En troisième lieu, si les requérants soutiennent que le garde des sceaux, ministre de la justice, a retenu à tort que l’obligation de mise en concurrence faisait obstacle à la désignation par le CHSCT-M de l’entreprise chargée de mener l’expertise demandée, il ne ressort pas des termes des décisions attaquées que le garde des sceaux, ministre de la justice, se soit fondé sur un tel motif pour refuser la demande d’expertise. Dès lors, ce moyen est inopérant et ne peut qu’être écarté.
En quatrième lieu, si les requérants soutiennent que le garde des sceaux, ministre de la justice, a commis une erreur d’appréciation en retenant a tort l’inexistence d’un risque grave au sens des dispositions citées au point 3, il ne ressort pas des termes des décisions attaquées qu’il se soit fondé sur un tel motif pour refuser la demande d’expertise. Dès lors, ce moyen est inopérant et ne peut qu’être écarté.
Il résulte de tout ce qui précède, sans qu’il soit besoin de se prononcer sur la recevabilité de la requête, que les requérants ne sont pas fondés à demander l’annulation des décisions attaquées. Par voie de conséquence, il n’y pas lieu de faire droit aux conclusions à fin d’injonction présentées par les requérants.
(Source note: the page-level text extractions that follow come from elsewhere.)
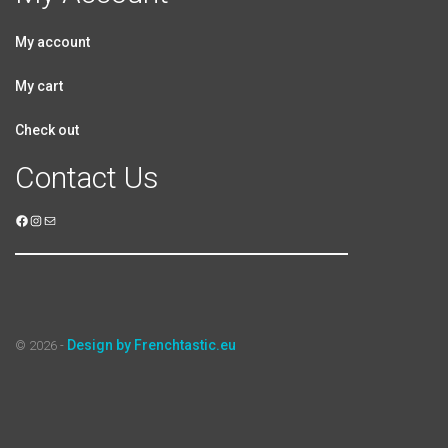
My account
My cart
Check out
Contact Us
Design by Frenchtastic.eu
© 2026 -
La requête doit donc être rejetée, y compris les conclusions présentées sur le fondement de l’article L. 761-1 du code de justice administrative ainsi que les conclusions présentées sur ce même fondement par l’Union syndicale des magistrats.
D E C I D E :
Article 1er : L’intervention de l’Union syndicale des magistrats est admise.
Article 2 : La requête présentée par le comité d’hygiène, de sécurité et des conditions de travail ministériel (CHSCT-M) du ministère de la justice, le Syndicat de la magistrature, le Syndicat national CGT des chancelleries et services judiciaires, l’Union nationale des syndicats CGT protection judiciaire de la jeunesse, l’Union nationale des syndicats CGT insertion probation, le Syndicat national CGT pénitentiaire, la Fédération CFDT interco justice, le Syndicat UNSA justice, M. J… A…, M. C… I…, Mme E… B… et M. G… F… est rejetée.
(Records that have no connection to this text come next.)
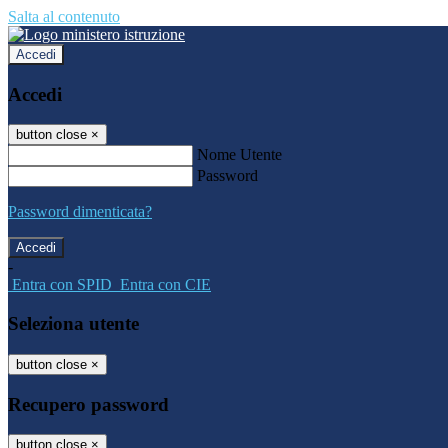
Salta al contenuto
Accedi
Accedi
button close
×
Nome Utente
Password
Password dimenticata?
-
Entra con SPID
Entra con CIE
Seleziona utente
button close
×
Recupero password
button close
×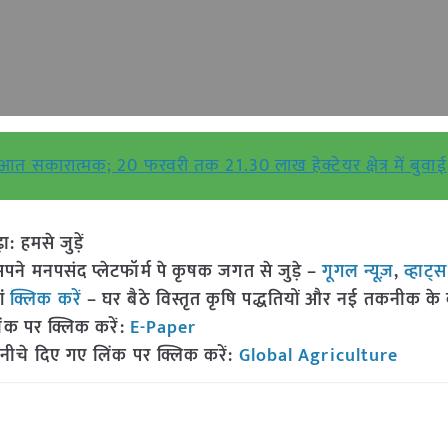
आत सकारात्मक; 20 फरवरी तक 21.30 लाख हेक्टेयर क्षेत्र में बुवाई
हमसे जुड़ें
 मनपसंद प्लेटफॉर्म पे कृषक जगत से जुड़े –
गूगल न्यूज़
,
व्हाट्
ां
क्लिक करें
– घर बैठे विस्तृत कृषि पद्धतियों और नई तकनीक के बारे
ंक पर क्लिक करें:
E-Paper
नीचे दिए गए लिंक पर क्लिक करें:
Global Agriculture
Article 3 : Les conclusions présentées au titre de l’article L. 761-1 du code de justice administrative par l’union syndicale des magistrats sont rejetées.
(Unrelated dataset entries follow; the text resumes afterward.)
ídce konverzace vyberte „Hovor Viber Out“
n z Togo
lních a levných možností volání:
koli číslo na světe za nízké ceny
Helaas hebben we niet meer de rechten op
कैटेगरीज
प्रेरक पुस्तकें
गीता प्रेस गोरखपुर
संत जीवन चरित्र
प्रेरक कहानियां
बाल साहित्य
Article 4 : Le présent jugement sera notifié au comité d’hygiène, de sécurité et des conditions de travail ministériel (CHSCT-M) du ministère de la justice, premier dénommé, pour l’ensemble des requérants, à l’Union syndicale des magistrats et au garde des sceaux, ministre de la justice.
Délibéré après l’audience du 16 octobre 2025 à laquelle siégeaient :
M. Davesne, président,
M. Maréchal, premier conseiller,
M. Tanzarella Hartmann, conseiller.
Rendu public par mise à disposition au greffe le 20 novembre 2025.
Le rapporteur,
V. Tanzarella HartmannLe président,
S. Davesne
La greffière,
V. Lagrède
La République mande et ordonne au garde des sceaux, ministre de la justice, en ce qui le concerne, ou à tous commissaires de justice à ce requis, en ce qui concerne les voies de droit commun contre les parties privées, de pourvoir à l’exécution du présent jugement.